Next-generation sequencing (NGS) technology has transformed the biomedical research landscape. Only a few years ago, high resolution genome or exome sequencing would be cumbersome and cost-restrictive, but current NGS technology platforms now allow for basic and clinical researchers to include these approaches for routine DNA and RNA sequencing needs. What are the different NGS sequencing approaches and how are they applied to oncology research?
1. Whole Genome Sequencing (WGS): NGS technology can be used for WGS of human genomes and tumor-specific genomes, as well as animal model and microbial genomes. WGS produces high resolution genomic sequences of expressed genomic regions as well as unexpressed regulatory regions. For preclinical oncology research, WGS is critical for characterizing genomic profiles associated with tumor progression or potential responsiveness to targeted drug therapies. WGS can detect single nucleotide variants, copy number variants, and insertions/deletions in tumor cells1. The comprehensive scope of WGS makes it well suited for detecting mutations in both coding and non-coding regions2. WGS is also useful for population level oncology studies that evaluate genetic susceptibility to specific cancers and potential heritability3.

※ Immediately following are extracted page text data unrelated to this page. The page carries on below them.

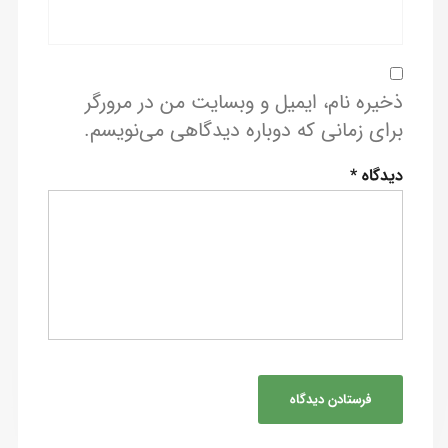
ذخیره نام، ایمیل و وبسایت من در مرورگر
برای زمانی که دوباره دیدگاهی می‌نویسم.
دیدگاه
*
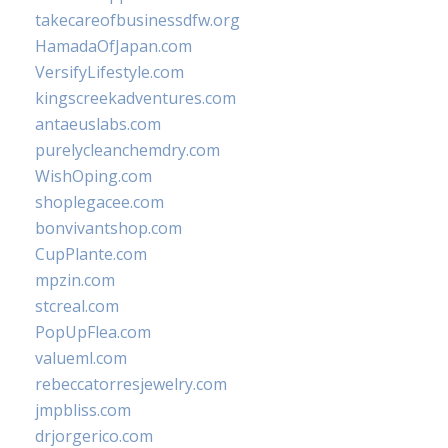
takecareofbusinessdfw.org
HamadaOfJapan.com
VersifyLifestyle.com
kingscreekadventures.com
antaeuslabs.com
purelycleanchemdry.com
WishOping.com
shoplegacee.com
bonvivantshop.com
CupPlante.com
mpzin.com
stcreal.com
PopUpFlea.com
valueml.com
rebeccatorresjewelry.com
jmpbliss.com
drjorgerico.com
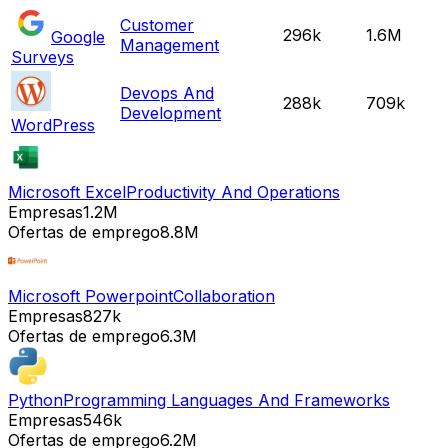
Customer
296k
1.6M
Google
Management
Surveys
Devops And
288k
709k
Development
WordPress
Microsoft Excel
Productivity And Operations
Empresas
1.2M
Ofertas de emprego
8.8M
Microsoft Powerpoint
Collaboration
Empresas
827k
Ofertas de emprego
6.3M
Python
Programming Languages And Frameworks
Empresas
546k
Ofertas de emprego
6.2M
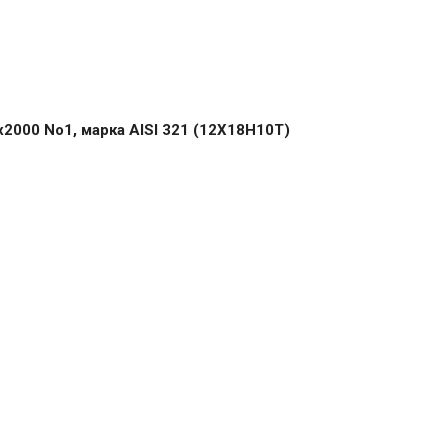
2000 No1, марка AISI 321 (12Х18Н10Т)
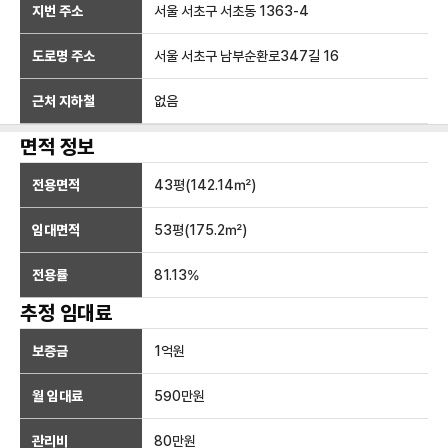
지번 주소
서울 서초구 서초동 1363-4
도로명 주소
서울 서초구 남부순환로347길 16
근처 지하철
없음
면적 정보
전용면적
43
평(
142.14
㎡)
임대면적
53
평(
175.2
㎡)
전용률
81.13
%
추정 임대료
보증금
1억
원
월 임대료
590만
원
관리비
80만원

2. Whole Exome Sequencing (WES): WES techniques focus on sequencing the exome, which are comprised of protein expressing regions, or exons, within the genome. WES is an appropriate method for identifying genetic mutations that alter protein sequences, and WES data can be used toward measuring the tumor mutational burden (TMB) and predicting treatment efficacy4. WES data can also be used to identify potential new drug targets or mechanisms of drug resistance5.

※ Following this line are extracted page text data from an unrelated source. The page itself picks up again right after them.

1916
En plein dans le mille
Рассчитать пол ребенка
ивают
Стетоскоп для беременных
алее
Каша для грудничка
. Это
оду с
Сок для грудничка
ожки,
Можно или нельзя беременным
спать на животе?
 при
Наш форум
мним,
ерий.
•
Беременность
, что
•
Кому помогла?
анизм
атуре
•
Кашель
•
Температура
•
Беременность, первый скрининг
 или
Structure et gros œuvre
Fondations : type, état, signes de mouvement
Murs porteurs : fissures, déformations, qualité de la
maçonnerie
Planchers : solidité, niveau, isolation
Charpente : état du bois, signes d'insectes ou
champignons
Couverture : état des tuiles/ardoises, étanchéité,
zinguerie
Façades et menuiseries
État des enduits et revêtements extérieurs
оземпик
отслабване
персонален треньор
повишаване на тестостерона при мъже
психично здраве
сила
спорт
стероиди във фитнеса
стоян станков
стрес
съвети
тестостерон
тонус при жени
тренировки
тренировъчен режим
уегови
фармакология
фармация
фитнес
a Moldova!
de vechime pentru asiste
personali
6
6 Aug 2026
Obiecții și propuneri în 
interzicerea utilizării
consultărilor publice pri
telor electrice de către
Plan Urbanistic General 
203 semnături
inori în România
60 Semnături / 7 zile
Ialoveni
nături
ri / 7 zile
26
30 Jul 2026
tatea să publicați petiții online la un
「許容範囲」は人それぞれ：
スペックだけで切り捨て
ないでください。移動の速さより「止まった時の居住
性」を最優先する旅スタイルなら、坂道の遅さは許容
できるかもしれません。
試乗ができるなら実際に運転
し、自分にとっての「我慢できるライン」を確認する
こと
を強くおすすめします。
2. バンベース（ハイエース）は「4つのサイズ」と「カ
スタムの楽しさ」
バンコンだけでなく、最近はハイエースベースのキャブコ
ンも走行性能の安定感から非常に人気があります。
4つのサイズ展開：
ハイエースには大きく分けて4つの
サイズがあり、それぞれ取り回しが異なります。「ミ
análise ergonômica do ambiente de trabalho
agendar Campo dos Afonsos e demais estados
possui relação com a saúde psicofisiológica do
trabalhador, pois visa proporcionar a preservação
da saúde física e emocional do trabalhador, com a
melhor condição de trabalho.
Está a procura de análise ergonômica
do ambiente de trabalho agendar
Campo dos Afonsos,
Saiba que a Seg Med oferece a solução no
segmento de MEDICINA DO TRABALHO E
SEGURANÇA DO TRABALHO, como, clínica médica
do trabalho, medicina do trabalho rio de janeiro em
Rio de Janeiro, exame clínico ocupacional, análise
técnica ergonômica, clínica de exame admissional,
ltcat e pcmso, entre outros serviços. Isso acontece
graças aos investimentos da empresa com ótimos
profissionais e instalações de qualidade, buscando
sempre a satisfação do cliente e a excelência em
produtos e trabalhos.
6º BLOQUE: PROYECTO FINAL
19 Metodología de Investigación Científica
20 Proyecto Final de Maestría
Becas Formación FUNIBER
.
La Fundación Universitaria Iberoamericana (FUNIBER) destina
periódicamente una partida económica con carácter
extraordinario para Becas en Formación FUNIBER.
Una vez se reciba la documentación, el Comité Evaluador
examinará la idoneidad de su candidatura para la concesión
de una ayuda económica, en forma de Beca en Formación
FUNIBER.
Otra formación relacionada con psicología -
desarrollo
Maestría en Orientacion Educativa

3. Targeted Sequencing: This method focuses on defined gene regions and is typically used in diagnostic applications or for validation of WGS or WES results. Targeted sequencing works well for screening tumor samples for well characterized mutations, such as those associated with BCL2, BRCA-1/2, BRAF, and EGFR, and can be used for identifying appropriated targeted therapies6.
4. RNA sequencing: RNA sequencing is now emerging as powerful tool that complements NGS DNA methods because the transcriptional profile of a single cell can be measured and used to bridge genomic data with cellular phenotypes. Single-cell RNA sequencing (scRNA-seq) has specifically emerged as a powerful method for understanding the heterogeneity of cell populations within a tumor. Together with histological data, scRNA-seq data can be used to distinguish between neoplastic cells, immune cells, and healthy cells from the surrounding tissue, and it can also be used to evaluate how experimental treatments alter the tumor microenvironment7.
NGS methods are transforming both basic oncology research and clinical care, from identifying novel mutations to pinpointing personalized cancer therapies. Each method is suited to specific applications, so working with experts in NGS technology is critical to method selection and data analysis.
1 Bewicke-Copley F et al. Applications and Analysis of Targeted Genomic Sequencing in Cancer Studies. Comput. Struct. Biotechnol. 2019;17: 1348-1359.
2 Nakagawa H, Fujita M. Whole Genome Sequencing Analysis for Cancer Genomics and Precision Medicine. Cancer Sci. 2018;109(3):513-522.
3 Rotunno M et al. A Systematic Literature Review of Whole Exome and Genome Sequencing Population Studies of Genetic Susceptibility to Cancer. Cancer Epidemiology and Prevention Biomarkers. 2020;29(8):1519-34.
4 Klempner SJ et al. Tumor Mutational Burden as a Predictive Biomarker for Response to Immune Checkpoint Inhibitors: A Review of Current Evidence. Oncologist. 2020 Jan;25(1): e147-e159.
5 Beltran H et al. Whole-Exome Sequencing of Metastatic Cancer and Biomarkers of Treatment Response. JAMA Oncol. 2015;1(4):466-474.
6 Vestergaard LK et al. Next Generation Sequencing Technology in the Clinic and Its Challenges. Cancers (Basel). 2021;13(8):1751.
7 Fan J et al. Single-Cell Transcriptomics in Cancer: Computational Challenges and Opportunities. Exp Mol Med. 2020; (52)1452–1465.